Task brief: Taking the line with "Şişli Asansörlü Taşımacılık" as the first and the line with "için sigortalı ve" as the last, set down exactly every line in that range from the entries below, and no more.

* * *

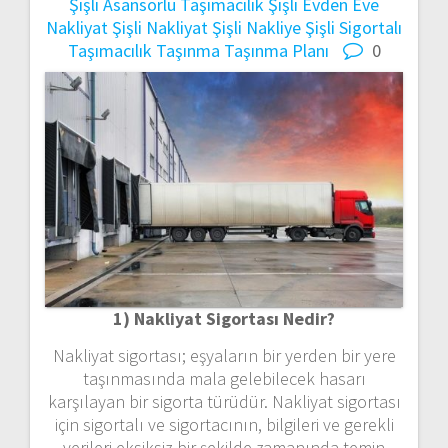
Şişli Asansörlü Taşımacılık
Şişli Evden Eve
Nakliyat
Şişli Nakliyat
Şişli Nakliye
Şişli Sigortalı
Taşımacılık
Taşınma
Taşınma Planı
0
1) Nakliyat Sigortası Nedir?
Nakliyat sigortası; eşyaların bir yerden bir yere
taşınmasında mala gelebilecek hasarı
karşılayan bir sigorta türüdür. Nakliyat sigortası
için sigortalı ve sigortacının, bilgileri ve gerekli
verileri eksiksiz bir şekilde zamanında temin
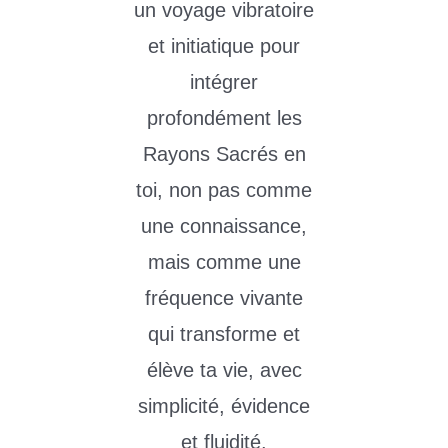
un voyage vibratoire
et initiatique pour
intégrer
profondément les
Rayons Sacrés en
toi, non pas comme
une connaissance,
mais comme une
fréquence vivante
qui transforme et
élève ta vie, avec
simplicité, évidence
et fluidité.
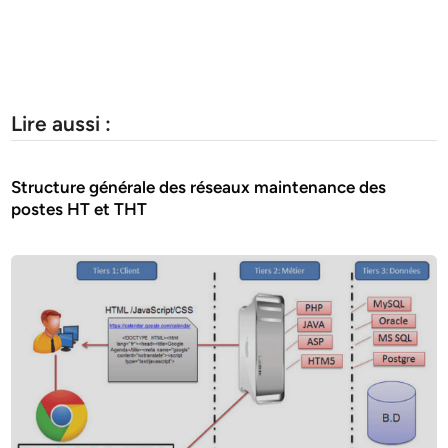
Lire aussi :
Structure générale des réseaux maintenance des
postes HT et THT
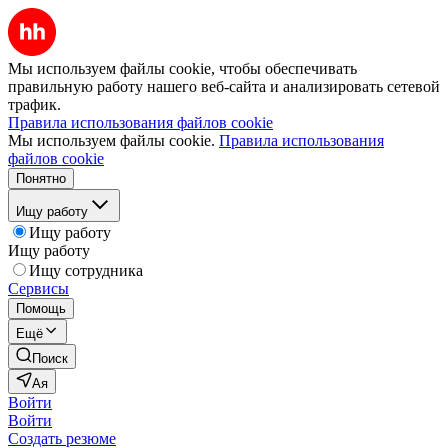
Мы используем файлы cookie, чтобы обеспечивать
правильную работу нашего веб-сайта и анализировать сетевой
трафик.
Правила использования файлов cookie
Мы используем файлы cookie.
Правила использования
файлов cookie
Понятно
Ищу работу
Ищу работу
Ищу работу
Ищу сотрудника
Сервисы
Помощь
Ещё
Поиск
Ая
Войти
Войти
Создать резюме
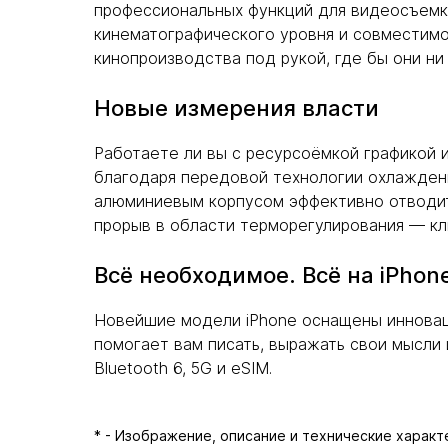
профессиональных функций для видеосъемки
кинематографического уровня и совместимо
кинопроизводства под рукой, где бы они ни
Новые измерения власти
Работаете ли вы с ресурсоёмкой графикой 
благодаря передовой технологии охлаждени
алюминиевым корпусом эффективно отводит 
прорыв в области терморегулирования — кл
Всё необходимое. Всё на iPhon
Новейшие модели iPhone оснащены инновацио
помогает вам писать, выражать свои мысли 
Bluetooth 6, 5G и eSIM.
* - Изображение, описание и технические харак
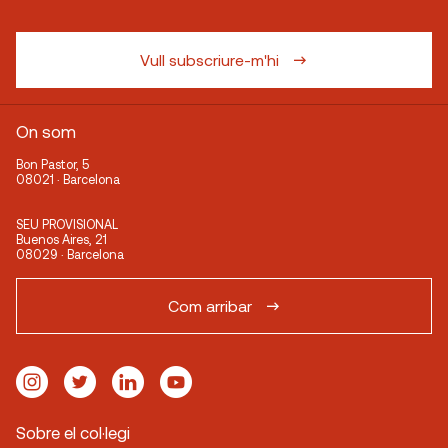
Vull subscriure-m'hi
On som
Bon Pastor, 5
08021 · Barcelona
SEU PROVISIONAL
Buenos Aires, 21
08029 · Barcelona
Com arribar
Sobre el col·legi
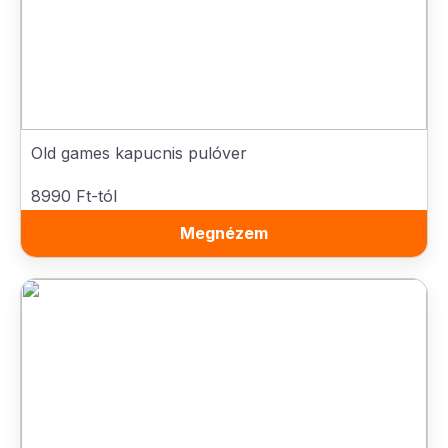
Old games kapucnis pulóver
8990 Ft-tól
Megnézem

* * *

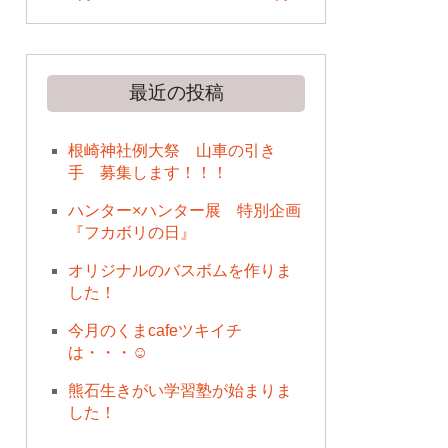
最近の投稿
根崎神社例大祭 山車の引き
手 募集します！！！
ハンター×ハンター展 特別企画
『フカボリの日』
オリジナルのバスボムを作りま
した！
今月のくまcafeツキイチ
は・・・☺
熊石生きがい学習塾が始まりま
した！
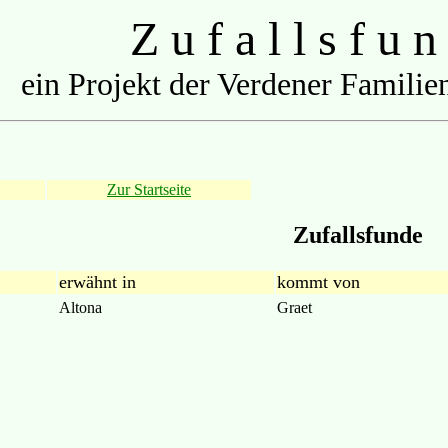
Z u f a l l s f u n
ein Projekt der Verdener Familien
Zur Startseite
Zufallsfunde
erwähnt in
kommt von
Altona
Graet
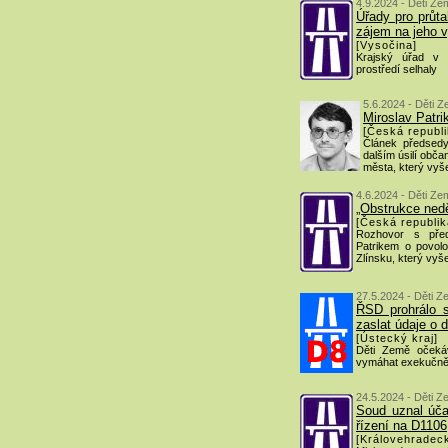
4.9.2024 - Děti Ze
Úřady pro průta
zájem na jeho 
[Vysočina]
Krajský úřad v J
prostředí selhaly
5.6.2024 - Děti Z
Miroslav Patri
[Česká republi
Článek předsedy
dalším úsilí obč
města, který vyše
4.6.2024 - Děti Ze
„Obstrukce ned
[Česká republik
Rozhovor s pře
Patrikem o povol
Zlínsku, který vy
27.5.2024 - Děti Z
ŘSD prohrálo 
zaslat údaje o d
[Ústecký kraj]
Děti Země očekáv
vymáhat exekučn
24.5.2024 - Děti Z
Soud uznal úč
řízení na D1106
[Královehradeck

* * *

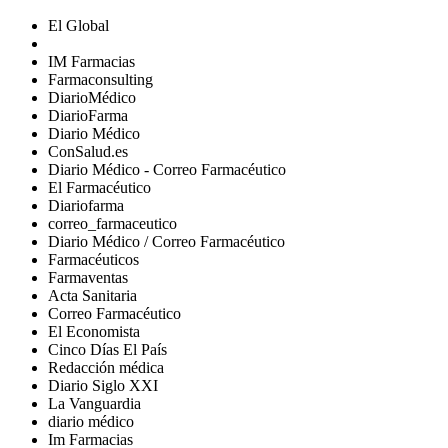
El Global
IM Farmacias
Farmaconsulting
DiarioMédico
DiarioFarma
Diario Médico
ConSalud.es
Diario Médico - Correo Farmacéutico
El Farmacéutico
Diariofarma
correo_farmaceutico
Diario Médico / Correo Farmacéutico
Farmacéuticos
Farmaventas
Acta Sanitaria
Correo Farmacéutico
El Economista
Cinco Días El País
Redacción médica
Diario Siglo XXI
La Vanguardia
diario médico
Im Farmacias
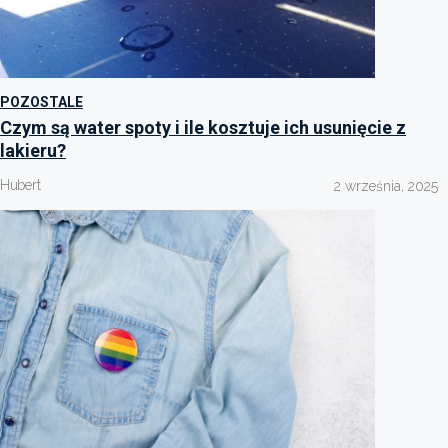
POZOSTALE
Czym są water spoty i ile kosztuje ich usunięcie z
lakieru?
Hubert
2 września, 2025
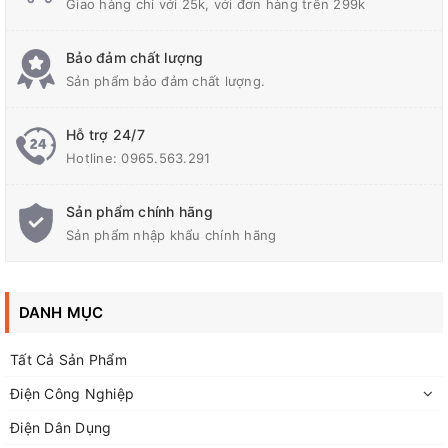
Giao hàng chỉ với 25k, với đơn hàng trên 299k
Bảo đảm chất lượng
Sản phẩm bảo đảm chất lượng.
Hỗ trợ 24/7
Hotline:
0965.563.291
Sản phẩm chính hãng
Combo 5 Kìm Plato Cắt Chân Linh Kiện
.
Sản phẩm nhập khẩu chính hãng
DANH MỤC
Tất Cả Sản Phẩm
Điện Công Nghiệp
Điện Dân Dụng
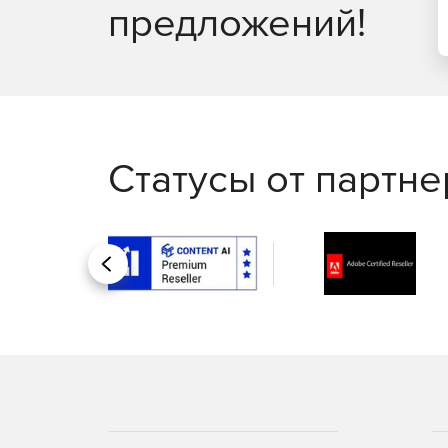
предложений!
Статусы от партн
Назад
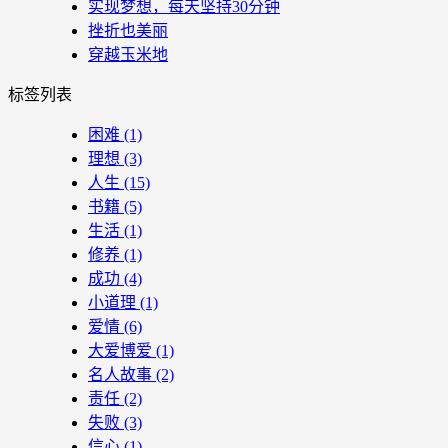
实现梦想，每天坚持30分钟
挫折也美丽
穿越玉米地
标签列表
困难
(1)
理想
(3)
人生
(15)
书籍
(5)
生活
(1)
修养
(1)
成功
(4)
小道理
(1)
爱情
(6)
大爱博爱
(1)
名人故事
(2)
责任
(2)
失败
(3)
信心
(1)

* * *

Task solution:
Şişli Asansörlü Taşımacılık
Şişli Evden Eve
Nakliyat
Şişli Nakliyat
Şişli Nakliye
Şişli Sigortalı
Taşımacılık
Taşınma
Taşınma Planı
0
1) Nakliyat Sigortası Nedir?
Nakliyat sigortası; eşyaların bir yerden bir yere
taşınmasında mala gelebilecek hasarı
karşılayan bir sigorta türüdür. Nakliyat sigortası
için sigortalı ve sigortacının, bilgileri ve gerekli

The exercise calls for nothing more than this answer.